PoSME: Proof of Sequential Memory Execution via Latency-Bound Pointer Chasing with Causal Hash Binding
TLDR
PoSME is a cryptographic primitive enforcing sequential memory execution via latency-bound pointer chasing with causal hash binding.
Key contributions
- Enforces strict linear sequential memory execution steps.
- Offers high time-memory trade-off resistance with a quadratic space-time lower bound.
- Limits ASIC advantage by DRAM random-access latency, not bandwidth.
Why it matters
PoSME introduces a novel cryptographic primitive for enforcing sustained sequential computation, crucial for various security applications.

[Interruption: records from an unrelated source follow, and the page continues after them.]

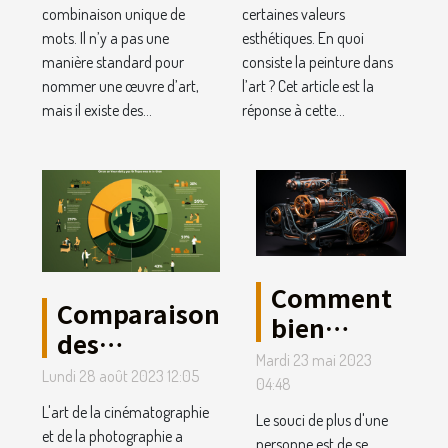
combinaison unique de
certaines valeurs
mots. Il n’y a pas une
esthétiques. En quoi
manière standard pour
consiste la peinture dans
nommer une œuvre d’art,
l’art ? Cet article est la
mais il existe des...
réponse à cette...
Comment
Comparaison
bien
des
choisir sa
Mardi 23 mai 2023
différents
Lundi 28 août 2023 12:05
machine à
04:48
types de
tatouer ?
L'art de la cinématographie
Le souci de plus d'une
fonds verts
et de la photographie a
personne est de se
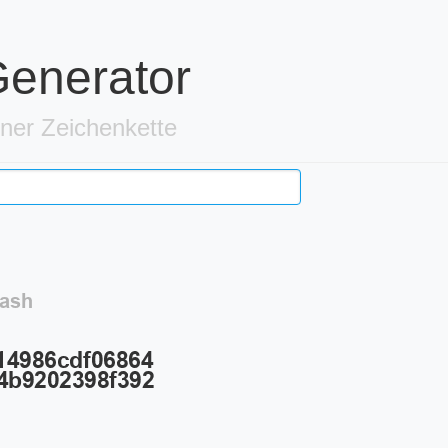
Generator
ner Zeichenkette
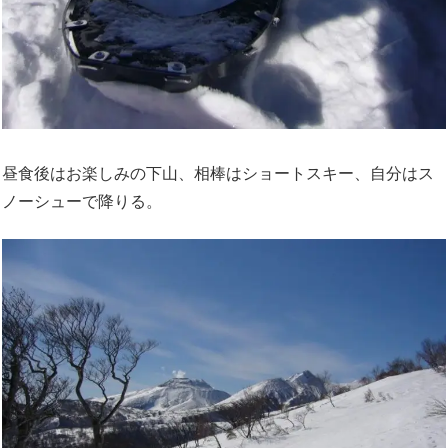
昼食後はお楽しみの下山、相棒はショートスキー、自分はス
ノーシューで降りる。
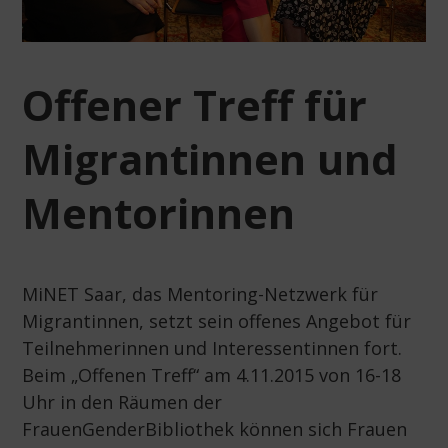
Offener Treff für
Migrantinnen und
Mentorinnen
MiNET Saar, das Mentoring-Netzwerk für
Migrantinnen, setzt sein offenes Angebot für
Teilnehmerinnen und Interessentinnen fort.
Beim „Offenen Treff“ am 4.11.2015 von 16-18
Uhr in den Räumen der
FrauenGenderBibliothek können sich Frauen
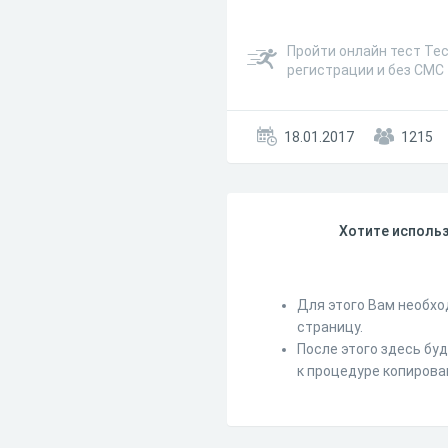
Пройти онлайн тест Тес
регистрации и без СМС
18.01.2017
1215
Хотите использ
Для этого Вам необхо
страницу.
После этого здесь бу
к процедуре копирова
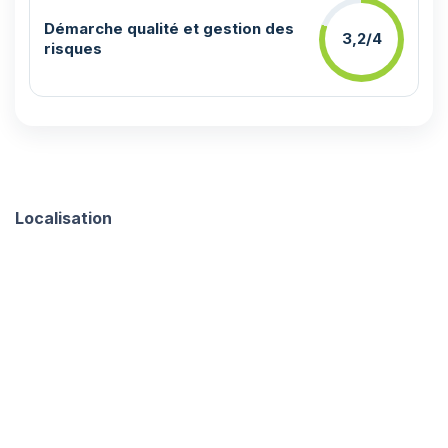
Démarche qualité et gestion des
3,2/4
risques
Localisation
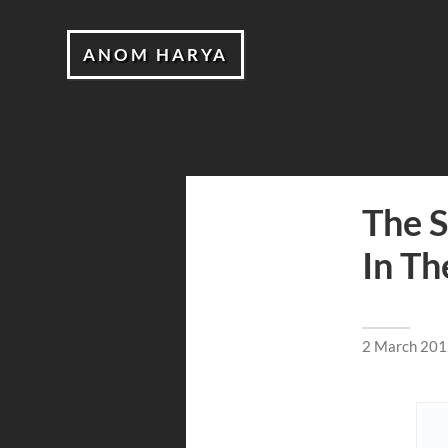
ANOM HARYA
The S
In Th
2 March 20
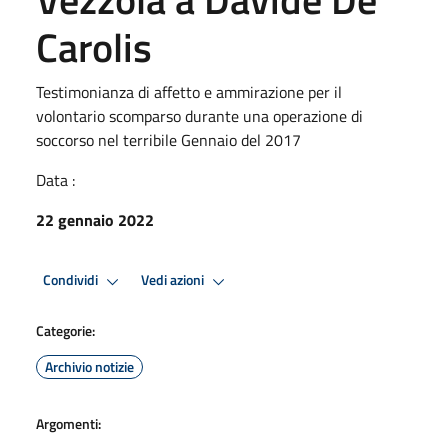
Carolis
Testimonianza di affetto e ammirazione per il
volontario scomparso durante una operazione di
soccorso nel terribile Gennaio del 2017
Data :
22 gennaio 2022
Condividi
Vedi azioni
Categorie:
Archivio notizie
Argomenti:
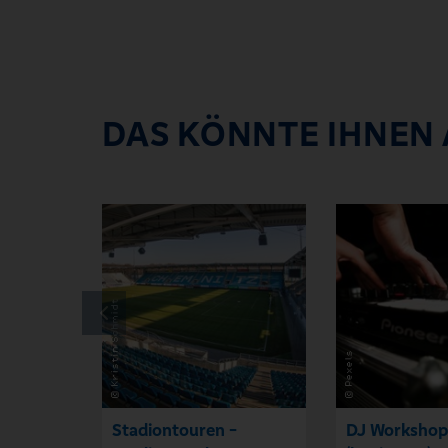
DAS KÖNNTE IHNEN
Stadiontouren -
DJ Workshop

It effectively resists time-memory trade-offs and limits ASIC advantages, making it robust against specialized hardware.
Original Abstract
We introduce PoSME (Proof of Sequential Memory Execution), a cryptographic primitive that enforces sustained sequential computation via latency-bound pointer chasing over a mutable arena. Each step reads data-dependent addresses, writes a block whose value and causal hash are mutually dependent (symbiotic binding), and chains the result into a global transcript. This yields three properties: (1) strict linear sequential memory-step enforcement, (2) high time-memory trade-off resistance (a tenfold penalty at a write density of 4, with a formal space-time lower bound that scales quadratically with the number of steps), and (3) a tight ASIC advantage bound by DRAM random-access latency rather than bandwidth. Benchmarks across 17 CPU platforms and 4 GPU architectures demonstrate that hash computation is under 3.5 percent of step cost and GPU hardware is 14 to 19 times slower than a consumer CPU. POSME requires no trusted setup and provides a foundation for verifiable delay, authorship attestation, and Sybil resistance.